Third, it reinforces the decision of the AHA to restrict “compression-only” CPR to adults with suspected cardiac arrest, and not to apply it to children.

Finally, it seems to validate my concern that the introduction of “compression-only” CPR may be detrimental to the pediatric population.  Recall that the two CPR techniques were equally efficacious in adults (and apparently children) with an arrest of cardiac origin.  The AHA has therefore assumed that there was no detriment to the further simplification of the CPR guidelines, while yeilding a theoretical benefit derived from better quality of compressions and a greater percentage of bystanders willing and able to provide CPR.  If, however, “compression-only” CPR is only equal to conventional CPR in the adult population yet generates a negative impact on the quality of CPR provided to children, the AHA may choose to reconsider the wisdom of advocating “compression-only” CPR.  Obviously, this is still an open question, and further studies are needed (and are currently being performed), but I am curious how this information may affect the new guidelines due for release late 2010.
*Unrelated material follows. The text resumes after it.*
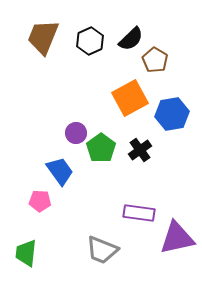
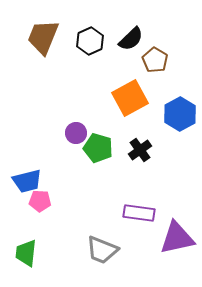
blue hexagon: moved 8 px right; rotated 20 degrees counterclockwise
green pentagon: moved 3 px left; rotated 20 degrees counterclockwise
blue trapezoid: moved 33 px left, 10 px down; rotated 112 degrees clockwise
We will continue to refine the CPR guidelines to improve the outcomes from out of hospital arrests using the best available science, but the largest area for improvement is in the number of people in the community trained and willing to perform basic CPR.  It’s cheap, it’s easy, and the classes are actually fun.  Though you will hopefully never use the skill, you have the ability to help save a life.  Please, if you are at all inclined, get CPR certified.